If this is implemented correctly as Duncan describes, we can probably use it to solve http://llvm.org/bugs/show_bug.cgi?id=20440.

I guess than it would make sense to move it to sys::fs and use realpath internally for unix.
For windows GetFullPathName can be used.

rnk added a comment.Jul 31 2014, 5:16 PM

Doug Gregor attempted to use realpath years ago, but it wasn't portable. I would find out why realpath got reverted before using it again.

Well, his revert comment was:

Rip out realpath() support. It's expensive, and often a bad idea, and I have another way to achieve the same goal.

I'm not sure that portability is an issue here.
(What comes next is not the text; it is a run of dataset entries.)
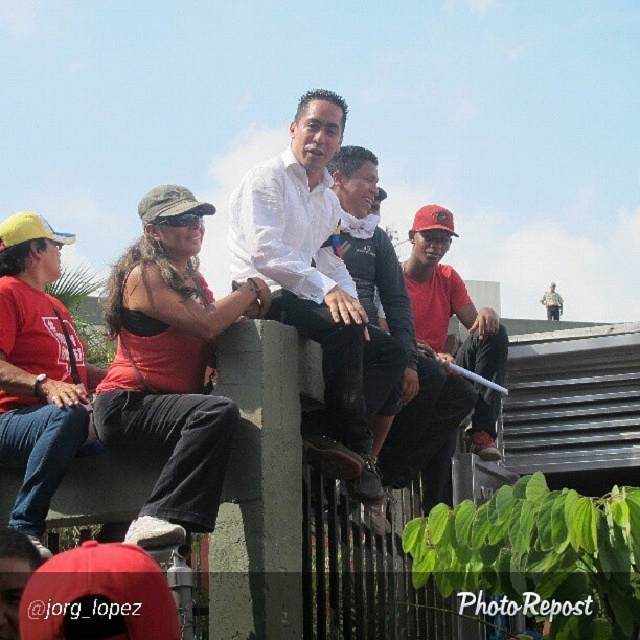 Can you confirm if white cotton shirt at center is thinner than matte red shirt at left?

No.

Does white cotton shirt at center lie in front of matte red shirt at left?

No, white cotton shirt at center is further to the viewer.

Measure the distance between point (230, 244) and camera.

The distance of point (230, 244) from camera is 103.98 meters.

Identify the location of white cotton shirt at center. The image size is (640, 640). (307, 260).

Is matte red shirt at left thinner than matte black shirt at center?

Incorrect, matte red shirt at left's width is not less than matte black shirt at center's.

Who is shorter, matte red shirt at left or matte black shirt at center?

With less height is matte red shirt at left.

Is point (36, 436) positioned behind point (342, 227)?

No, it is in front of (342, 227).

The width and height of the screenshot is (640, 640). I want to click on matte red shirt at left, so click(x=38, y=371).

Based on the photo, between matte red shirt at center and matte black shirt at center, which one has more height?

Standing taller between the two is matte black shirt at center.

Where is `matte red shirt at center`? The height and width of the screenshot is (640, 640). matte red shirt at center is located at coordinates (442, 369).

Does point (435, 481) come behind point (372, 241)?

No.

Identify the location of matte red shirt at center. (442, 369). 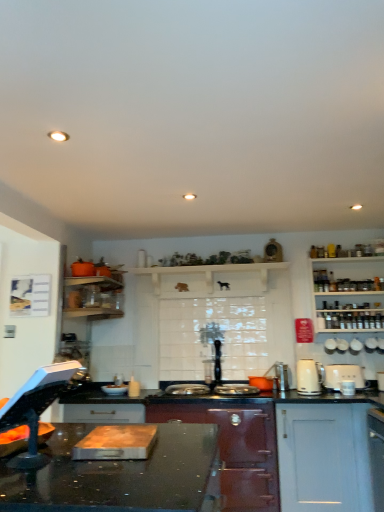 Question: From a real-world perspective, relative to white wooden shelves at right, is orange matte pot at center, placed as the 1th appliance when sorted from left to right, vertically above or below?

Choices:
 (A) above
 (B) below

Answer: (B)

Question: Is orange matte pot at center, positioned as the fifth appliance in right-to-left order, situated inside white wooden shelves at right or outside?

Choices:
 (A) inside
 (B) outside

Answer: (B)

Question: Which of these objects is positioned farthest from the white glossy kettle at center-right, placed as the 1th kitchen appliance when sorted from left to right?

Choices:
 (A) orange matte pot at center, placed as the 1th appliance when sorted from left to right
 (B) white ceramic toaster at upper right, placed as the third appliance when sorted from left to right
 (C) matte dark red stove at center, the second cabinetry viewed from the right
 (D) white ceramic cups at upper right, which is the fourth appliance in left-to-right order
 (E) white ceramic kettle at upper right, arranged as the 4th appliance when viewed from the right

Answer: (C)

Question: Which object is positioned closest to the white glossy kettle at center-right, placed as the 1th kitchen appliance when sorted from left to right?

Choices:
 (A) white ceramic cups at upper right, the second appliance when ordered from right to left
 (B) white ceramic toaster at upper right, arranged as the third appliance when viewed from the right
 (C) white matte cabinet at lower right, the first cabinetry from the right
 (D) white ceramic mug at upper right, arranged as the 1th appliance when viewed from the right
 (E) white wooden shelves at right

Answer: (B) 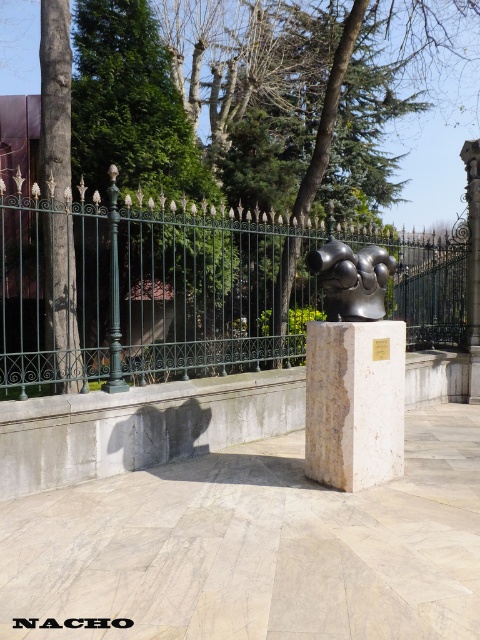 You are a landscape architect designing a pathway between the white marble pillar at center and the smooth bark tree at left. Which object should the path be wider near to accommodate its size?

The path should be wider near the white marble pillar at center because its width surpasses that of the smooth bark tree at left.

You are standing in a park and see the green wrought iron fence at center and the polished bronze sculpture at center. Which object is positioned to the left of the other?

The green wrought iron fence at center is to the left of the polished bronze sculpture at center.

You are standing at the center of the sculpture garden and see the point marked at coordinate (149, 292). What object is located at that point?

The green wrought iron fence at center is located at point (149, 292). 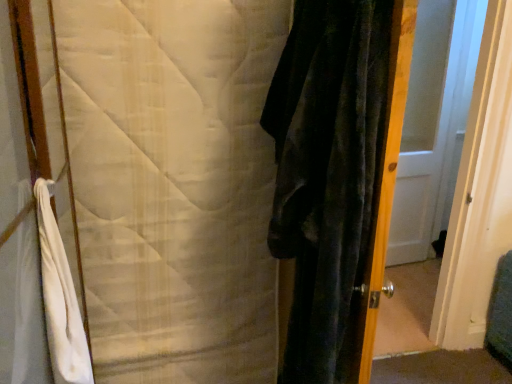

ikonst added a subscriber: ikonst.EditedAug 1 2014, 8:54 AM

As someone who was looking into http://llvm.org/bugs/show_bug.cgi?id=20440, some comments:

  • This naive canonization will break Unix path behavior with symlinks. realpath does the right thing on Un*x. I suspect (although didn't verify) that this is what makes it slow.
  • Win32 directory symlinks don't behave like Unix symlinks, so this will do the right thing on Win32.
  • That looks like a whole lot of work for path manipulation. All this copying and vectors. Why not do string processing, e.g. "Got a ".."? Go back to the last slash/backslash." I thought performance is of importance here. You can see my code: https://github.com/ikonst/LongPathFix/blob/master/LongPathFixHook/Path.cpp -- I suppose there's a way to do it without using the venerable C string functions.
  • This comment says "in place", but the work isn't done "in place" nor is the result "in place".

Now, as to 20440:

  • We can keep doing include path concatenations as usual (growing it even to thousands of characters in length) and when time comes for CreateFileWs, we'll pass a canonized \??\ path, same as I implemented here in the form of an API hook: https://github.com/ikonst/LongPathFix
  • I don't think this canonizing function quite cuts it for \\?\. You need to handle absolute paths, root paths, relative paths, UNC paths. It's rather Win32 specific.
  • The beautiful thing is that 20440 isn't an issue on Un*x since open accepts long paths naturally.
arphaman abandoned this revision.Aug 1 2014, 9:44 AM

I'm abandoning this patch because there is another way to deal with my problem for code coverage,
and thus I think that I would also like to keep the non-canonical names in the coverage data.